▸ Directions for this task: Starting at the line that contains "nalicza. Błędy w naliczaniu mogą", transcribe every remaining line of the data below exactly, and omit all pictures.

▸ Records:
######

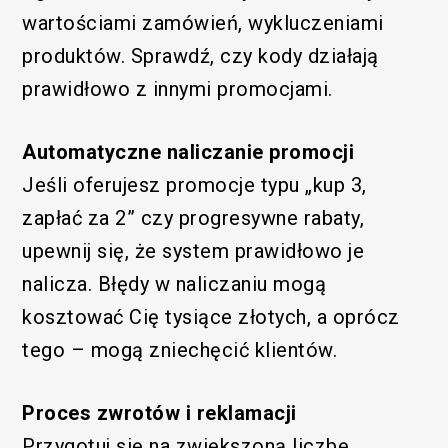
wartościami zamówień, wykluczeniami
produktów. Sprawdź, czy kody działają
prawidłowo z innymi promocjami.
Automatyczne naliczanie promocji
Jeśli oferujesz promocje typu „kup 3,
zapłać za 2” czy progresywne rabaty,
upewnij się, że system prawidłowo je
nalicza. Błędy w naliczaniu mogą
kosztować Cię tysiące złotych, a oprócz
tego – mogą zniechęcić klientów.
Proces zwrotów i reklamacji
Przygotuj się na zwiększoną liczbę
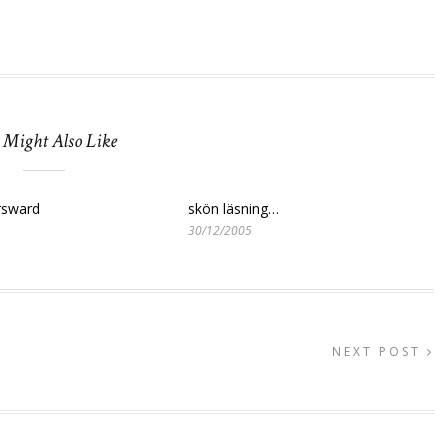
 Might Also Like
ersward
skön läsning…
30/12/2005
NEXT POST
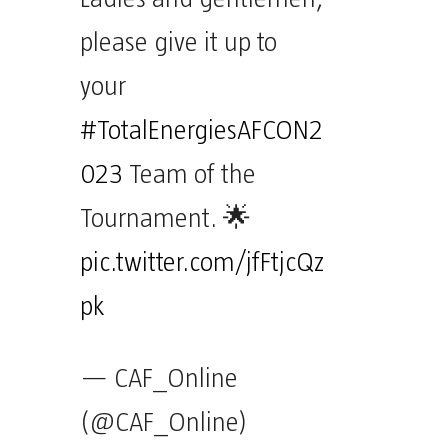
please give it up to
your
#TotalEnergiesAFCON2
023
Team of the
Tournament. 🌟
pic.twitter.com/jfFtjcQz
pk
— CAF_Online
(@CAF_Online)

######

▸ Answer for the task:
nalicza. Błędy w naliczaniu mogą
kosztować Cię tysiące złotych, a oprócz
tego – mogą zniechęcić klientów.
Proces zwrotów i reklamacji
Przygotuj się na zwiększoną liczbę
 Might Also Like
ersward
skön läsning…
30/12/2005
NEXT POST
please give it up to
your
#TotalEnergiesAFCON2
023
Team of the
Tournament. 🌟
pic.twitter.com/jfFtjcQz
pk
— CAF_Online
(@CAF_Online)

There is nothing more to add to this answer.